As the agents were preparing to leave, a woman called out to them saying, “You need to know they’re good neighbors.”
Kari Rod told the AP that she didn’t know these neighbors well, but they had come to her garage sale, kept their yard clean and waved hello when she drove by. She didn’t believe enforcement agents to be speaking the truth about whom they arrest, including another neighbor whom she said was deported to Laos last summer.
“I don’t trust a single thing they said about who they are,” Rod said. “From my interactions, I know them way better than anyone else does, any one of those federal agents.”
Immigrants are ‘still very worried’
Many immigrant families are still fearful of leaving their homes, and Latino businesses are still closed, said Daniel Hernandez, who owns the Minneapolis grocery store Colonial Market. He also runs a popular Facebook page geared toward informing the Hispanic community in the Twin Cities.
While Colonial Market is open, all but one of the dozen immigrant-run businesses that rented space inside have closed since late December, and none has plans to reopen, Hernandez said.
“The reality is the community is still very worried and afraid,” Hernandez said.
Hernandez referenced Border Patrol commander Gregory Bovino, who helped lead the administration’s crackdown in the Twin Cities and who has reportedly been assigned elsewhere.

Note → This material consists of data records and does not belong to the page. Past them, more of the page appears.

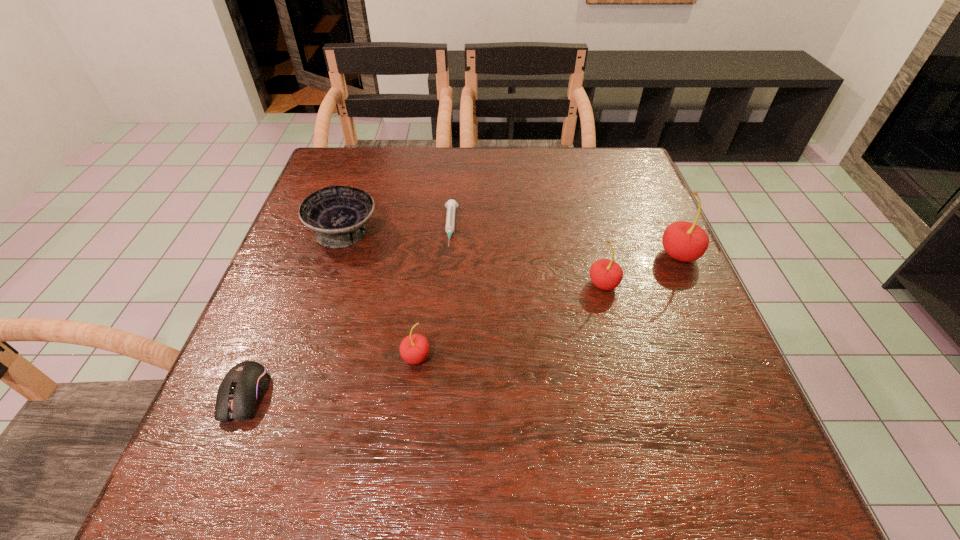 Where is `free space located on the front of the shortest cherry`? The height and width of the screenshot is (540, 960). free space located on the front of the shortest cherry is located at coordinates (411, 400).

Locate an element on the screen. The height and width of the screenshot is (540, 960). free space located 0.090m on the right of the fifth object from left to right is located at coordinates (661, 284).

Identify the location of vacant space located 0.350m on the front of the farthest cherry. The height and width of the screenshot is (540, 960). (755, 419).

Image resolution: width=960 pixels, height=540 pixels. In order to click on vacant area located 0.170m at the needle end of the syringe in this screenshot , I will do `click(444, 307)`.

The height and width of the screenshot is (540, 960). In order to click on free space located 0.120m on the back of the bowl in this screenshot , I will do point(360,184).

Find the location of a particular element. This screenshot has width=960, height=540. free location located 0.270m on the back of the fifth tallest object is located at coordinates (299, 264).

Find the location of `object that is at the near edge`. object that is at the near edge is located at coordinates (243, 386).

Image resolution: width=960 pixels, height=540 pixels. Find the location of `bowl at the left edge`. bowl at the left edge is located at coordinates (337, 213).

Image resolution: width=960 pixels, height=540 pixels. I want to click on computer mouse located at the left edge, so click(243, 386).

Where is `object at the near left corner`? object at the near left corner is located at coordinates (243, 386).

Bovino “was removed, but the tactics so far are still the same,” Hernandez said. “Nobody now is trusting the government with those changes.”
The federal enforcement extended to the city’s Ecuadorian consulate, where a federal law enforcement officer tried to enter before being blocked by employees.
Judge warns ICE about not complying with federal orders
In Minnesota federal court, the issue of ICE not complying with court orders came to the fore as Chief Judge Patrick Schiltz said the agency had violated 96 court orders in 74 cases since Jan. 1.
“This list should give pause to anyone — no matter his or her political beliefs — who cares about the rule of law,” he wrote. “ICE has likely violated more court orders in January 2026 than some federal agencies have violated in their entire existence.”
Schiltz earlier this week ordered ICE’s acting director to personally appear in his courtroom Friday after the agency failed to obey an order to release an Ecuadorian man from detention in Texas. The judge canceled the order after the agency freed the man.
The judge, who was appointed by President George W. Bush, warned ICE that future noncompliance may result in future orders requiring the personal appearances of Acting Director Todd Lyons or other government officials.
ICE didn’t immediately respond to an email seeking comment.
Veteran visits sidewalk memorial
Elsewhere on Wednesday, Donnie McMillan placed a cardboard sign reading “In remembrance of my angel” at the makeshift memorial where Alex Pretti was shot.
The Vietnam veteran knelt to pay his respects and saluted to honor the nurse whom he said he remembered seeing during his frequent visits to the Veterans Affairs hospital where Pretti worked.
“I feel like I’ve lost an angel right here,” McMillan, 71, said, pointing to the growing sidewalk memorial covered in flowers, candles and signs. “This is not the way we should operate.”
Also Wednesday, the Department of Homeland Security said two federal agents involved in Pretti’s death have been on leave since Saturday, when the shooting happened.
US Rep. Ilhan Omar, a Democrat, spoke to journalists one day after a man attacked her during a town hall meeting by squirting a strong-smelling substance on her as she denounced the Trump administration.
“What is unfolding in our state is not accidental. It is part of a coordinated effort to target Black and brown, immigrant and Muslim communities through fear, racial profiling and intimidation,” Omar said. “This administration’s immigration agenda is not about law enforcement — it is about making people feel they do not belong.”